# About this exercise:
Whenever a picture appears in the listing below, leave it out, and copy exactly the lines from the one containing "-119.7945 (Längengrad)." through the end.

# Data to examine:
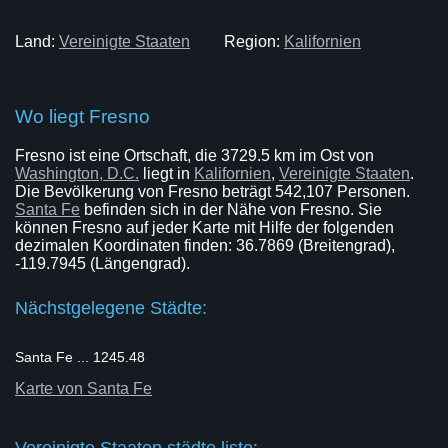
Land:
Vereinigte Staaten
Region:
Kalifornien
Wo liegt Fresno
Fresno ist eine Ortschaft, die 3729.5 km im Ost von
Washington, D.C.
liegt in
Kalifornien
,
Vereinigte Staaten
.
Die Bevölkerung von Fresno beträgt 542,107 Personen.
Santa Fe
befinden sich in der Nähe von Fresno. Sie
können Fresno auf jeder Karte mit Hilfe der folgenden
dezimalen Koordinaten finden: 36.7869 (Breitengrad),
-119.7945 (Längengrad).
Nächstgelegene Städte:
Santa Fe ... 1245.48
Karte von Santa Fe
Vereinigte Staaten städte liste:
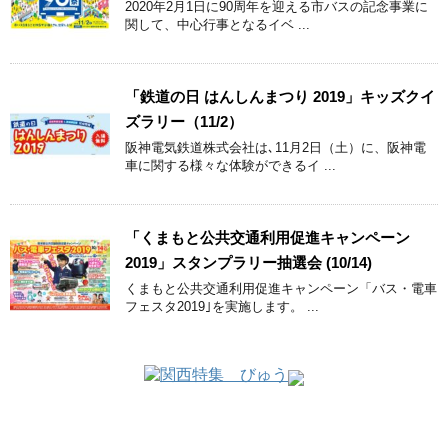
2020年2月1日に90周年を迎える市バスの記念事業に
関して、中心行事となるイベ ...
「鉄道の日 はんしんまつり 2019」キッズクイ
ズラリー（11/2）
阪神電気鉄道株式会社は､11月2日（土）に、阪神電
車に関する様々な体験ができるイ ...
「くまもと公共交通利用促進キャンペーン
2019」スタンプラリー抽選会 (10/14)
くまもと公共交通利用促進キャンペーン「バス・電車
フェスタ2019｣を実施します。 ...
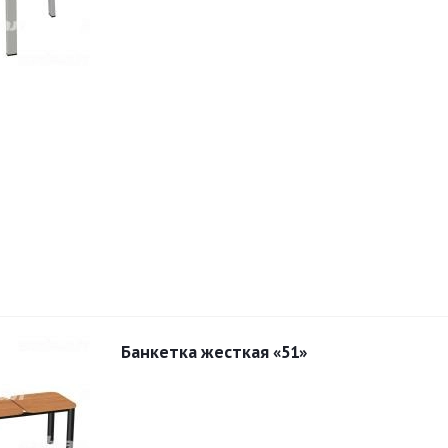
Банкетка жесткая «51»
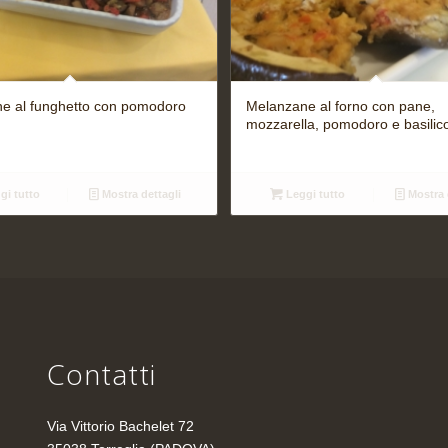
e al funghetto con pomodoro
Melanzane al forno con pane,
mozzarella, pomodoro e basilic
gi tutto
Mostra dettagli
Leggi tutto
Mostra 
Contatti
Via Vittorio Bachelet 72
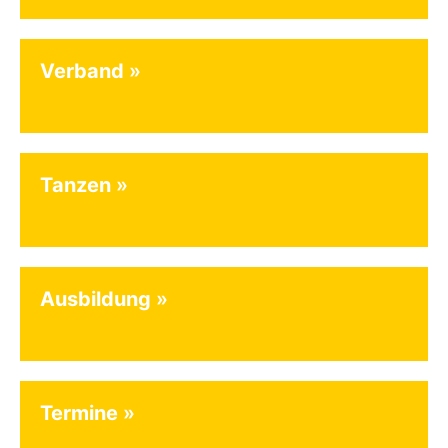
Verband
Tanzen
Ausbildung
Termine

# Written response:
-119.7945 (Längengrad).
Nächstgelegene Städte:
Santa Fe ... 1245.48
Karte von Santa Fe
Vereinigte Staaten städte liste:
2020年2月1日に90周年を迎える市バスの記念事業に
関して、中心行事となるイベ ...
「鉄道の日 はんしんまつり 2019」キッズクイ
ズラリー（11/2）
阪神電気鉄道株式会社は､11月2日（土）に、阪神電
車に関する様々な体験ができるイ ...
「くまもと公共交通利用促進キャンペーン
2019」スタンプラリー抽選会 (10/14)
くまもと公共交通利用促進キャンペーン「バス・電車
フェスタ2019｣を実施します。 ...
Банкетка жесткая «51»
e al funghetto con pomodoro
Melanzane al forno con pane,
mozzarella, pomodoro e basilic
gi tutto
Mostra dettagli
Leggi tutto
Mostra 
Contatti
Via Vittorio Bachelet 72
Verband
Tanzen
Ausbildung
Termine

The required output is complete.